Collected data
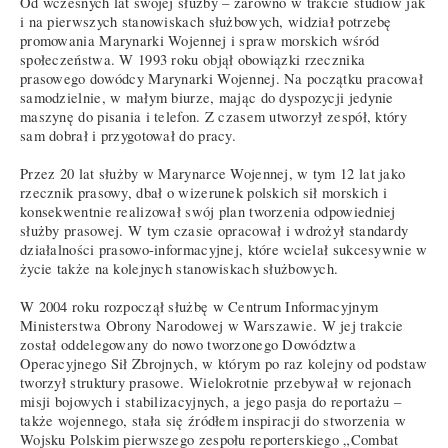
Od wczesnych lat swojej służby – zarówno w trakcie studiów jak
i na pierwszych stanowiskach służbowych, widział potrzebę
promowania Marynarki Wojennej i spraw morskich wśród
społeczeństwa. W 1993 roku objął obowiązki rzecznika
prasowego dowódcy Marynarki Wojennej. Na początku pracował
samodzielnie, w małym biurze, mając do dyspozycji jedynie
maszynę do pisania i telefon. Z czasem utworzył zespół, który
sam dobrał i przygotował do pracy.
Przez 20 lat służby w Marynarce Wojennej, w tym 12 lat jako
rzecznik prasowy, dbał o wizerunek polskich sił morskich i
konsekwentnie realizował swój plan tworzenia odpowiedniej
służby prasowej. W tym czasie opracował i wdrożył standardy
działalności prasowo-informacyjnej, które wcielał sukcesywnie w
życie także na kolejnych stanowiskach służbowych.
W 2004 roku rozpoczął służbę w Centrum Informacyjnym
Ministerstwa Obrony Narodowej w Warszawie. W jej trakcie
został oddelegowany do nowo tworzonego Dowództwa
Operacyjnego Sił Zbrojnych, w którym po raz kolejny od podstaw
tworzył struktury prasowe. Wielokrotnie przebywał w rejonach
misji bojowych i stabilizacyjnych, a jego pasja do reportażu –
także wojennego, stała się źródłem inspiracji do stworzenia w
Wojsku Polskim pierwszego zespołu reporterskiego „Combat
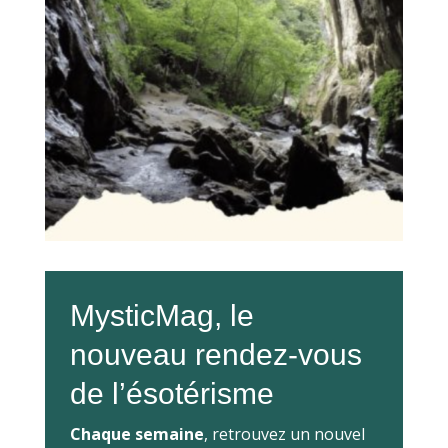
MysticMag, le
nouveau rendez-vous
de l’ésotérisme
Chaque semaine
, retrouvez un nouvel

> The task:
Both boundary lines included, write out word for word only the lines above from the one containing "życie także na" to the one containing "Chaque semaine", leaving out any pictures.

> Task answer:
życie także na kolejnych stanowiskach służbowych.
W 2004 roku rozpoczął służbę w Centrum Informacyjnym
Ministerstwa Obrony Narodowej w Warszawie. W jej trakcie
został oddelegowany do nowo tworzonego Dowództwa
Operacyjnego Sił Zbrojnych, w którym po raz kolejny od podstaw
tworzył struktury prasowe. Wielokrotnie przebywał w rejonach
misji bojowych i stabilizacyjnych, a jego pasja do reportażu –
także wojennego, stała się źródłem inspiracji do stworzenia w
Wojsku Polskim pierwszego zespołu reporterskiego „Combat
MysticMag, le
nouveau rendez-vous
de l’ésotérisme
Chaque semaine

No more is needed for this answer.